Cefic, European Trade Union bid for minimal trade disruption post-Brexit

7:12 AM, 20th March 2018
Cefic, European Trade Union bid for minimal trade disruption post-Brexit
British exit (Brexit) from the European Union.

BRUSSELS, BELGIUM: European Chemical Industry Council (Cefic) and the Social Partners of the European chemical industry have signed a joint statement to stress the importance of a future post-Brexit relationship. That would avoid adverse effects on the viability, the international competitiveness and employment within the chemical industry on both sides of the channel.

The joint statement covers supply chains, tariffs, customs procedures, free movement of people, investment, regulatory consistency, social dialogue, transition and legal certainty.

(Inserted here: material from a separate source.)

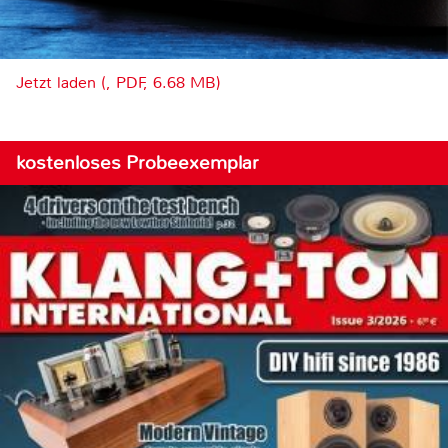
Jetzt laden (, PDF, 6.68 MB)
kostenloses Probeexemplar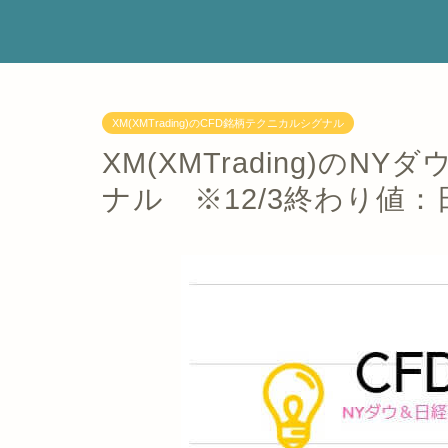
XM(XMTrading)のCFD銘柄テクニカルシグナル
XM(XMTrading)の
ナル ※12/3終わり値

More specifically, the three organisations notably call for:

  • An appropriate transition period with pragmatic and workable arrangements on legal jurisdiction and dispute resolution;
  • A comprehensive an smooth future trade relationship between the EU27 and UK, to minimise disruption of chemical markets;
  • An EU27-UK relationship that enables the easy flow of goods and the free movement of employees;
  • The UK and the EU27 to remain attractive places to invest after Brexit through forward-looking industrial policy strategies;
  • Regulatory consistency to ensure that robust health and safety, social and environmental regulatory standards are upheld to equal levels throughout the EU27-UK.

“We call on both parties to minimise trade disruptions and regulatory disparities to maintain the best opportunities to produce and trade for the chemicals industry on both sides of the channel,” said Marco Mensink, director general of Cefic.

“Our goal is to preserve and further develop effective industrial relations and to contribute constructively to the economic and social challenges ahead,” added Emma Argutyan, director general of ECEG.

“A bad Brexit deal is the last thing that anyone wants. We need a deal that protects the European chemical industry and its workers across Europe. Trade must be as frictionless as possible to keep European industry competitive and standards and workers’rights should remain high to maintain a level playing field,” said Luc Triangle, the secretary general, industriAll Europe.